A handyman has been jailed for life at the Old Bailey for bludgeoning an 85-year-old widow to death with a hammer.
Convicted burglar Paul Prause, 65, attacked former seamstress Rosina Coleman at her home in Romford, east London, and stole her diamond ring.
He then called police, claiming to have found the body, on May 15.
A post-mortem examination found the mother of two died as the result of blunt force trauma.
At a hearing at the Old Bailey, Prause, from Romford, pleaded guilty to her murder and was sentenced to life imprisonment with a recommendation that he serve a minimum of 22 years.
He had worked for Mrs Coleman – known as Rose – for between five and seven years, and did odd jobs and gardening for her every fortnight.
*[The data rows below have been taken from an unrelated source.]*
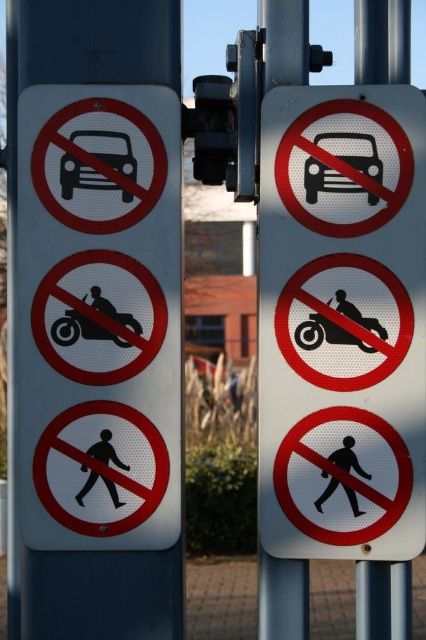 Does metallic pole at center have a smaller size compared to black matte motorcycle at center?

Actually, metallic pole at center might be larger than black matte motorcycle at center.

Locate an element on the screen. The height and width of the screenshot is (640, 426). metallic pole at center is located at coordinates (382, 40).

From the picture: Can you confirm if white plastic sign at center is taller than black textured motorcycle at center?

Yes, white plastic sign at center is taller than black textured motorcycle at center.

Is white plastic sign at center bigger than black textured motorcycle at center?

Yes, white plastic sign at center is bigger than black textured motorcycle at center.

Identify the location of white plastic sign at center. The height and width of the screenshot is (640, 426). (284, 42).

What are the coordinates of `white plastic sign at center` in the screenshot? It's located at (284, 42).

Is metallic silver car at center wider than white plastic sign at center?

Yes, metallic silver car at center is wider than white plastic sign at center.

Which is behind, point (310, 227) or point (279, 80)?

The point (279, 80) is behind.

The image size is (426, 640). In order to click on metallic silver car at center in this screenshot , I will do `click(342, 323)`.

Locate an element on the screen. This screenshot has height=640, width=426. metallic silver car at center is located at coordinates (342, 323). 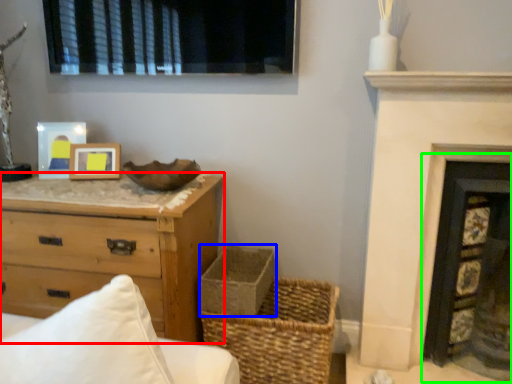 Question: Considering the real-world distances, which object is closest to chest of drawers (highlighted by a red box)? basket container (highlighted by a blue box) or fireplace (highlighted by a green box).

Choices:
 (A) basket container
 (B) fireplace

Answer: (A) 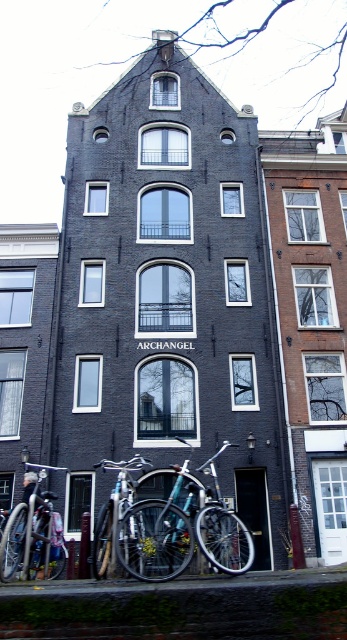 You are standing in front of the Dutch building and want to park your bicycle. You see two shiny metallic bicycles already parked. Which bicycle is positioned higher up, the shiny metallic bicycle at center or the shiny metallic bicycle at lower left?

The shiny metallic bicycle at center is positioned higher up than the shiny metallic bicycle at lower left.

You are standing in front of the traditional Dutch building and notice a shiny metallic bicycle at lower left. According to the coordinates provided, is the bicycle closer to the main building or the neighboring building?

The shiny metallic bicycle at lower left is located at point (32, 536). Since the neighboring building is to the right of the main building, the bicycle is closer to the neighboring building based on its coordinates. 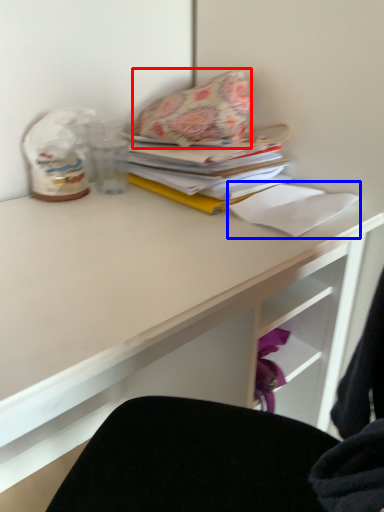 Question: Which point is closer to the camera, throw pillow (highlighted by a red box) or paper (highlighted by a blue box)?

Choices:
 (A) throw pillow
 (B) paper

Answer: (B) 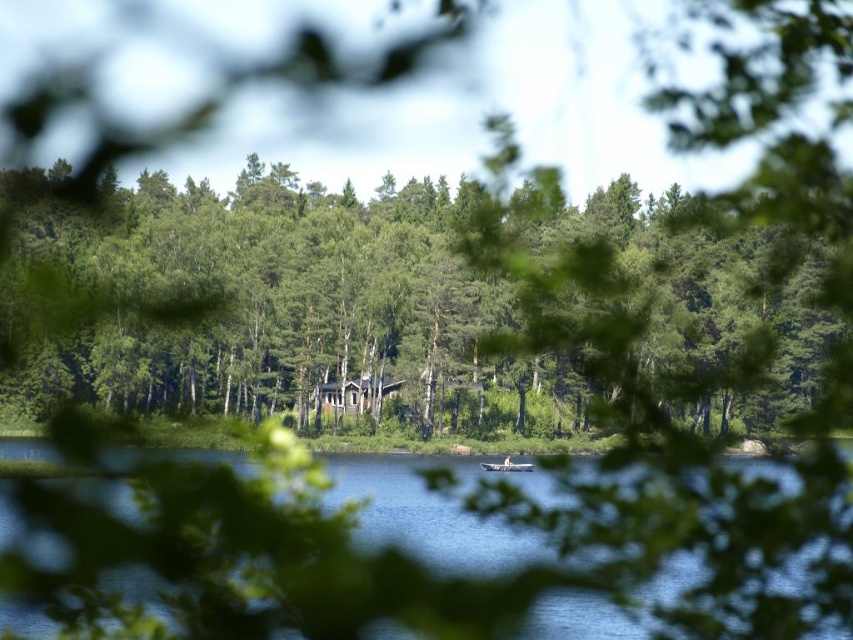 Question: Based on their relative distances, which object is nearer to the blue water at center?

Choices:
 (A) wooden boat at center
 (B) green leafy trees at center

Answer: (A)

Question: Is green leafy trees at center above blue water at center?

Choices:
 (A) yes
 (B) no

Answer: (A)

Question: Does green leafy trees at center have a greater width compared to blue water at center?

Choices:
 (A) yes
 (B) no

Answer: (A)

Question: Which object is positioned closest to the green leafy trees at center?

Choices:
 (A) blue water at center
 (B) wooden boat at center

Answer: (A)

Question: Which point is closer to the camera?

Choices:
 (A) (486, 468)
 (B) (570, 632)

Answer: (B)

Question: Is green leafy trees at center closer to camera compared to wooden boat at center?

Choices:
 (A) yes
 (B) no

Answer: (B) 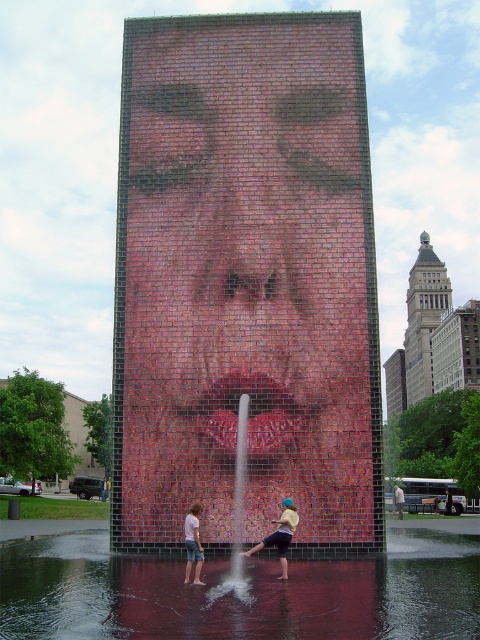 Question: Is denim shorts at lower center further to camera compared to gray concrete man at center?

Choices:
 (A) yes
 (B) no

Answer: (B)

Question: Among these objects, which one is farthest from the camera?

Choices:
 (A) denim shorts at lower center
 (B) yellow cotton shirt at center

Answer: (B)

Question: Which point is closer to the camera?

Choices:
 (A) brick mosaic face at center
 (B) clear water at center

Answer: (B)

Question: Which of these objects is positioned closest to the gray concrete man at center?

Choices:
 (A) yellow cotton shirt at center
 (B) denim shorts at lower center

Answer: (A)

Question: From the image, what is the correct spatial relationship of clear water at center in relation to denim shorts at lower center?

Choices:
 (A) right
 (B) left

Answer: (A)

Question: Is clear water at center below gray concrete man at center?

Choices:
 (A) yes
 (B) no

Answer: (B) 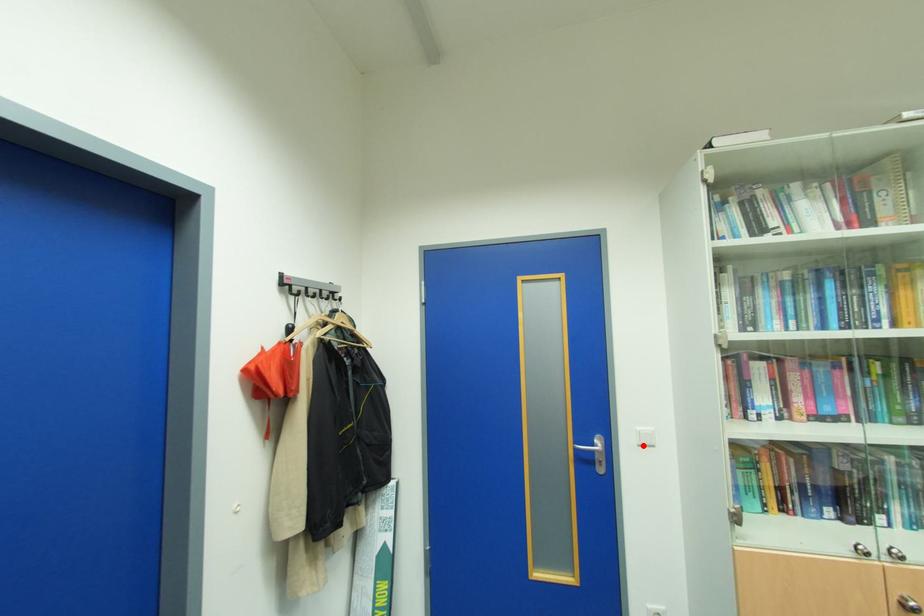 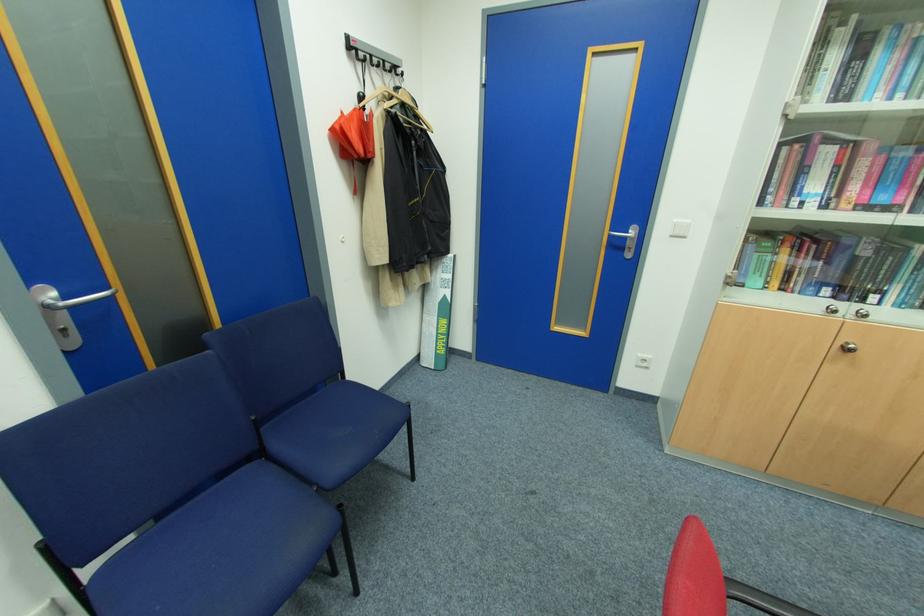 Question: A red point is marked in image1. In image2, is the corresponding 3D point closer to the camera or farther? Reply with the corresponding letter.

Choices:
 (A) The corresponding 3D point is closer.
 (B) The corresponding 3D point is farther.

Answer: (A)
At an earlier hearing, prosecutor Jonathan Polnay said Prause had telephoned police and claimed he had found the great-grandmother’s body when he arrived at her house in Ashmour Gardens.
Officers found she had “plainly sustained severe trauma all over her body”, Mr Polnay said.
An “untidy search” had been carried out in her bedroom, the court heard.
In police interviews, Prause was challenged about his initial account.
He eventually told officers that he had gone round for a cup of tea and as he was leaving Ms Coleman told him to “grow up for f****** sod”.
He claimed that made him so angry that he hit her around the head with a hammer.
He had felt rage and could not stop himself and continued hitting her until she was dead, he told police.
Afterwards, he told police that he had staged the bedroom to make it look like a burglary.
Prause said he had hidden belongings in his house, including a diamond ring which was later found in a shed.
After giving at least two false accounts to police, the defendant accepted responsibility for inflicting the fatal injuries.
The hammer which inflicted the injuries was recovered from the River Rom.
The court heard Prause had previous convictions between 1966 and 1994 for theft, burglary and taking a vehicle without consent.
At the time of her death, neighbours described Mrs Coleman as “incredible” and someone who was “always happy”.
She had lived on the road for decades with her husband of more than 50 years, Bill, who died about 11 years ago.